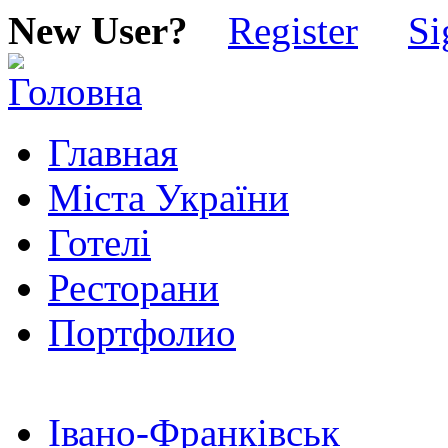
New User?
Register
Si
Главная
Міста України
Готелі
Ресторани
Портфолио
Івано-Франківськ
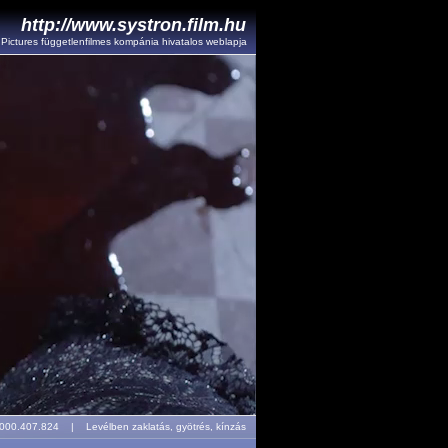
http://www.systron.film.hu
l Pictures függetlenfilmes kompánia hivatalos weblapja
r: 000.407.824 |
Levélben zaklatás, gyötrés, kínzás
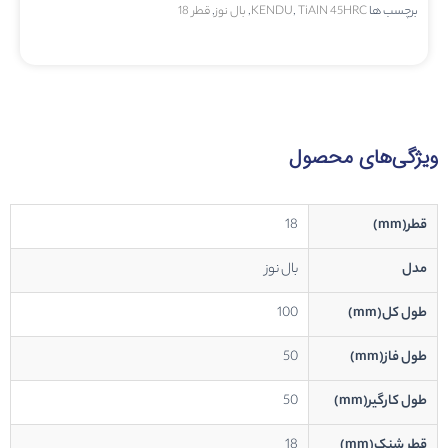
برچسب ها
TiAlN 45HRC
,
KENDU
,
بال نوز
,
قطر 18
ویژگی‌های محصول
قطر(mm)
18
مدل
بال نوز
طول کل(mm)
100
طول فاز(mm)
50
طول کارگیر(mm)
50
قطر شنک(mm)
18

● DESCRIPTION OF THE TASK: Could you restate the material word for word, omitting the pictures?

● SOLUTION TO THE PROBLEM:
New User?
Register
Si
Главная
Міста України
Готелі
Ресторани
Портфолио
Івано-Франківськ
http://www.systron.film.hu
l Pictures függetlenfilmes kompánia hivatalos weblapja
r: 000.407.824 |
Levélben zaklatás, gyötrés, kínzás
برچسب ها
TiAlN 45HRC
,
KENDU
,
بال نوز
,
قطر 18
ویژگی‌های محصول
قطر(mm)
18
مدل
بال نوز
طول کل(mm)
100
طول فاز(mm)
50
طول کارگیر(mm)
50
قطر شنک(mm)
18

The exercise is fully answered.